-------- Extracted material --------
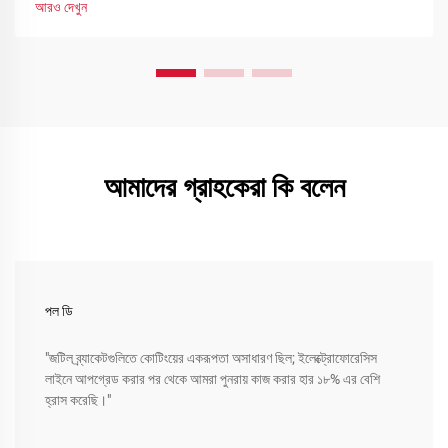
আরও দেখুন
আমাদের গ্রাহকেরা কি বলেন
পল ডি
"জটিল ব্র্যাকেটগুলিতে কোটিংয়ের একরূপতা অসাধারণ ছিল; ইলেক্ট্রোফোরেসিস
লাইনে আপগ্রেড করার পর থেকে আমরা পুনরায় কাজ করার হার ১৮% এর বেশি
হ্রাস করেছি।"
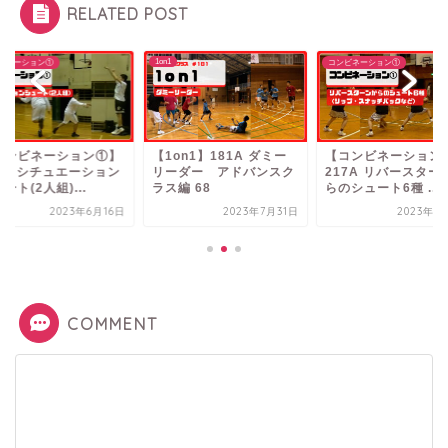
RELATED POST
1on1
ビネーション①
コンビネーション①
コンビネーション①】
【1on1】181A ダミー
【コンビネーション
94A シチュエーション
リーダー アドバンスク
217A リバースター
ート(2人組)...
ラス編 68
らのシュート6種 ...
2023年6月16日
2023年7月31日
2023年6
COMMENT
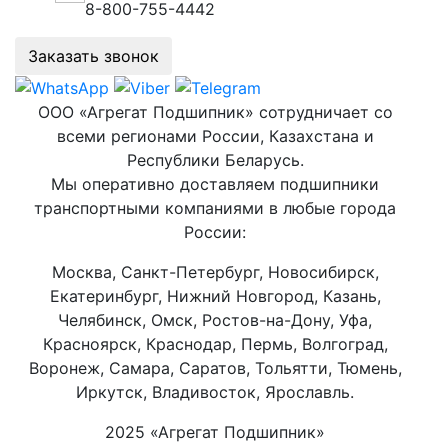
8-800-755-4442
Заказать звонок
ООО «Агрегат Подшипник» сотрудничает со
всеми регионами России, Казахстана и
Республики Беларусь.
Мы оперативно доставляем подшипники
транспортными компаниями в любые города
России:
Москва, Санкт-Петербург, Новосибирск,
Екатеринбург, Нижний Новгород, Казань,
Челябинск, Омск, Ростов-на-Дону, Уфа,
Красноярск, Краснодар, Пермь, Волгоград,
Воронеж, Самара, Саратов, Тольятти, Тюмень,
Иркутск, Владивосток, Ярославль.
2025 «Агрегат Подшипник»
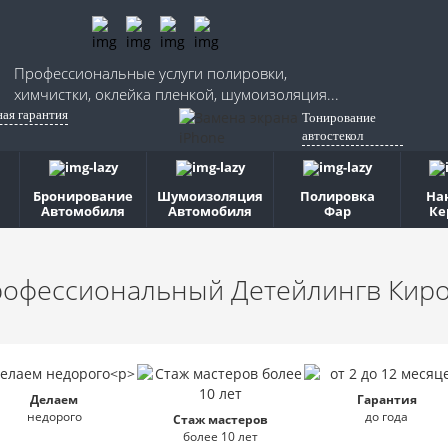
Профессиональные услуги полировки,
химчистки, оклейка пленкой, шумоизоляция...
ная гарантия
Тонирование
автостекол
Бронирование
Шумоизоляция
Полировка
На
Автомобиля
Автомобиля
Фар
Ке
офессиональный Детейлинг
в Кир
Делаем
Гарантия
недорого
до года
Стаж мастеров
более 10 лет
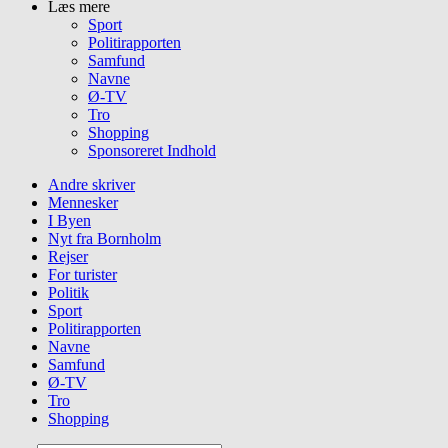
Læs mere
Sport
Politirapporten
Samfund
Navne
Ø-TV
Tro
Shopping
Sponsoreret Indhold
Andre skriver
Mennesker
I Byen
Nyt fra Bornholm
Rejser
For turister
Politik
Sport
Politirapporten
Navne
Samfund
Ø-TV
Tro
Shopping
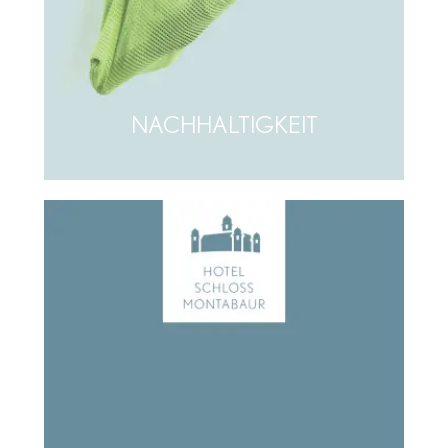
NACHHALTIGKEIT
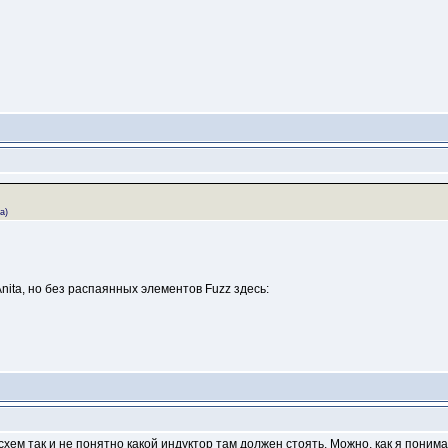
а)
Anita, но без распаянных элементов Fuzz здесь:
 схем так и не понятно какой индуктор там должен стоять. Можно, как я поним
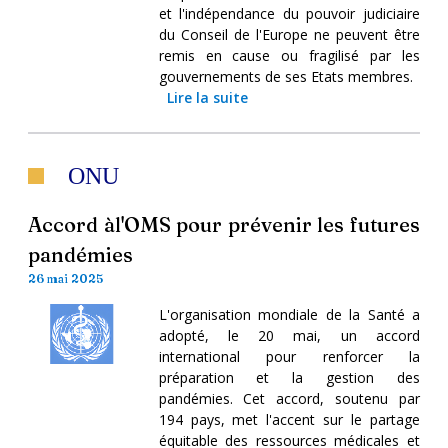
et l'indépendance du pouvoir judiciaire
du Conseil de l'Europe ne peuvent être
remis en cause ou fragilisé par les
gouvernements de ses Etats membres.
Lire la suite
ONU
Accord àl'OMS pour prévenir les futures
pandémies
26 mai 2025
L'organisation mondiale de la Santé a
adopté, le 20 mai, un accord
international pour renforcer la
préparation et la gestion des
pandémies. Cet accord, soutenu par
194 pays, met l'accent sur le partage
équitable des ressources médicales et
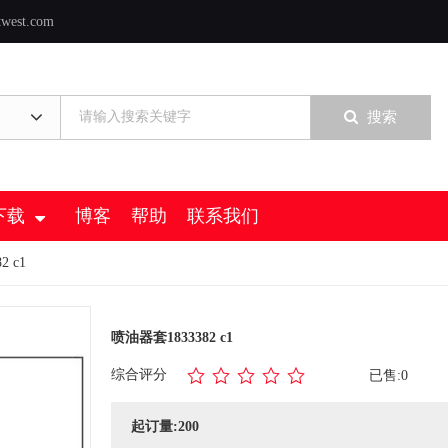
twest.com
搜索
下载
博客
帮助
联系我们
2 c1
喷油器套1833382 c1
综合评分
已售:0
起订量:200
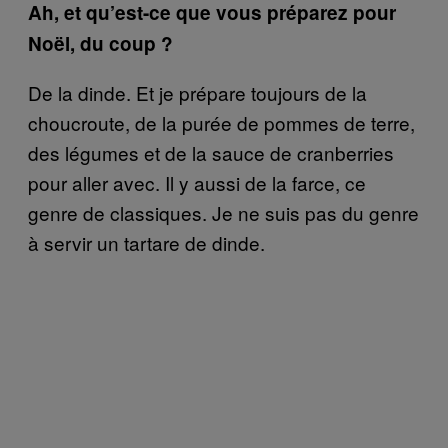
Ah, et qu’est-ce que vous préparez pour
Noël, du coup ?
De la dinde. Et je prépare toujours de la
choucroute, de la purée de pommes de terre,
des légumes et de la sauce de cranberries
pour aller avec. Il y aussi de la farce, ce
genre de classiques. Je ne suis pas du genre
à servir un tartare de dinde.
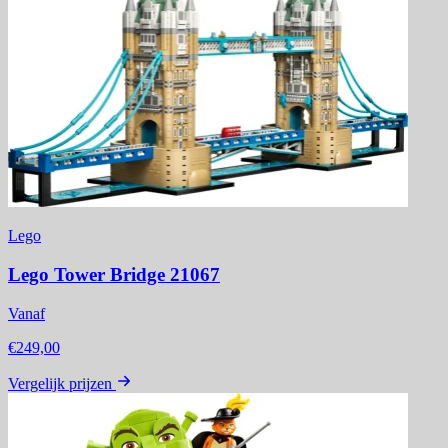
Lego
Lego Tower Bridge 21067
Vanaf
€249,00
Vergelijk prijzen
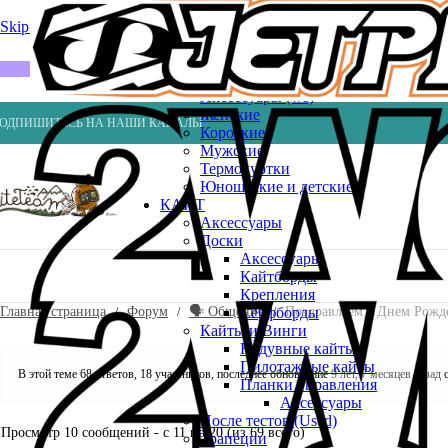
Весла
Насосы
Skip to navigation
Skip to main content
ВЕЙК
Шлемы
ГИДРОКОСТЮМЫ
Аксессуары (ws)
Женские
ОДПИШИТЕСЬ НА НАШИ КАНАЛЫ
Короткие
Мужские
Термокуртки
Юношеские и детские
КАЙТ
Аксессуары
Доски
Аксессуары
Кайтборды
Крепления
Главная страница
Форум
🗣️ Общение
Поздравляем с Днем Рожд
Серфборды
Кайты и Винги
Надувные кайты
Пилотажные кайты
В этой теме 68 ответов, 18 участников, последнее обновление
9 лет, 7 месяцев назад
с
Планки управления
Аксессуары
После тестов (Used)
Просмотр 10 сообщений - с 11 по 20 (из 69 всего)
Трапеции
--------
From the records above, show each line that contains the word "России".

всеми регионами России, Казахстана и
России:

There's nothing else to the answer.